### WORK ITEM
From the entries below, extract every line that includes the word "daily".

Collected data:
★ ★ ★
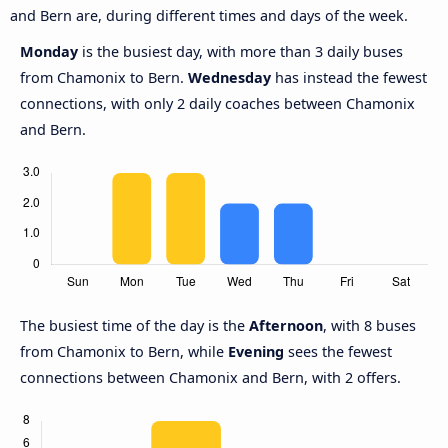
and Bern are, during different times and days of the week.
Monday
is the busiest day, with more than 3 daily buses
from Chamonix to Bern.
Wednesday
has instead the fewest
connections, with only 2 daily coaches between Chamonix
and Bern.
The busiest time of the day is the
Afternoon
, with 8 buses
from Chamonix to Bern, while
Evening
sees the fewest
connections between Chamonix and Bern, with 2 offers.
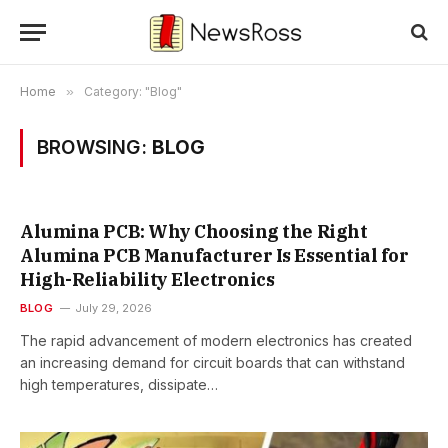
Home
»
Category: "Blog"
BROWSING:
BLOG
Alumina PCB: Why Choosing the Right
Alumina PCB Manufacturer Is Essential for
High-Reliability Electronics
BLOG
July 29, 2026
The rapid advancement of modern electronics has created
an increasing demand for circuit boards that can withstand
high temperatures, dissipate…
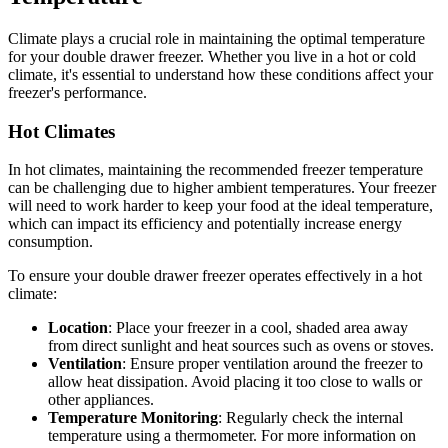
Climate plays a crucial role in maintaining the optimal temperature
for your double drawer freezer. Whether you live in a hot or cold
climate, it's essential to understand how these conditions affect your
freezer's performance.
Hot Climates
In hot climates, maintaining the recommended freezer temperature
can be challenging due to higher ambient temperatures. Your freezer
will need to work harder to keep your food at the ideal temperature,
which can impact its efficiency and potentially increase energy
consumption.
To ensure your double drawer freezer operates effectively in a hot
climate:
Location
: Place your freezer in a cool, shaded area away
from direct sunlight and heat sources such as ovens or stoves.
Ventilation
: Ensure proper ventilation around the freezer to
allow heat dissipation. Avoid placing it too close to walls or
other appliances.
Temperature Monitoring
: Regularly check the internal
temperature using a thermometer. For more information on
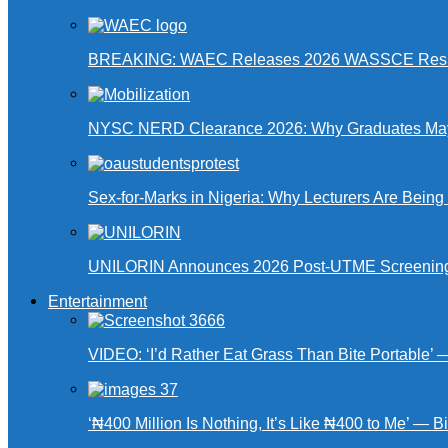
BREAKING: WAEC Releases 2026 WASSCE Resu
NYSC NERD Clearance 2026: Why Graduates May N
Sex-for-Marks in Nigeria: Why Lecturers Are Bei
UNILORIN Announces 2026 Post-UTME Screening Da
Entertainment
VIDEO: ‘I’d Rather Eat Grass Than Bite Portable’
‘₦400 Million Is Nothing, It’s Like ₦400 to Me’ — B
★ ★ ★
### SOLVED PROBLEM
is the busiest day, with more than 3 daily buses
connections, with only 2 daily coaches between Chamonix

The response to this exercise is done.